The Swedish-made Halda typewriter is thought to be the same that Hemingway used to write The Dangerous Summer and A Moveable Feast. It sold for $65,000 against a $60,000-80,000 estimate.
The typewriter was obtained by Hemingway's editor and fellow writer AE Hotchner from the family of another well-known Hemingway friend Bill Davis, who owned a house in Malaga, Spain, where Hemingway had lived in 1959.
According to an interview with Hotchner, he was at the house in Malaga when the writer had been working on portions of The Dangerous Summer on this very typewriter.

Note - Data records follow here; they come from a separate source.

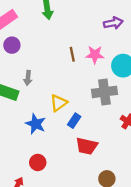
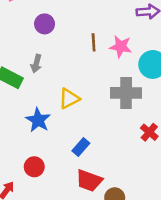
purple circle: (12, 45) -> (45, 24), moved
blue rectangle: (74, 121) -> (81, 147), moved
red trapezoid: (87, 146) -> (89, 181), moved

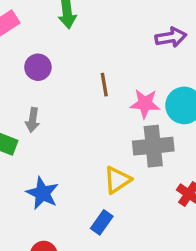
pink star: (121, 47) -> (145, 104), moved
yellow triangle: (69, 99) -> (117, 180), moved

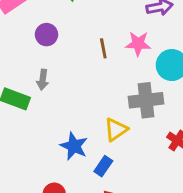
pink star: (145, 104) -> (138, 44), moved
blue star: (42, 193) -> (74, 146), moved

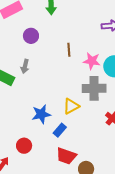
pink star: (138, 44) -> (92, 61), moved
blue star: (74, 146) -> (41, 114), turned 30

It was during this period that Hemingway was also working on the final draft of his Paris memoirs from the 1920s, which would later form A Moveable Feast - published posthumously in 1964.
The typewriter retains its original leatherette case, which bears tattered transportation stickers from the American Export Line and the French Line.
One is marked "E. Hemi…" and the other reads, "Hemingway" with the destination of "Le Hav…", though both are scuffed and torn and can only be partially read.
It sold complete with a letter from Bill Davis' daughter Nena, who states that she witnessed Hemingway typing The Dangerous Summer on the machine.
Also selling was a collection of items relating to Hemingway's The Dangerous Summer, which is a non-fiction account of the rivalry between two bullfighters in 1959.
The collection included a matador uniform, a sword gifted by Hemingway to AE Hotchner and a silver trophy. It sold for $25,000.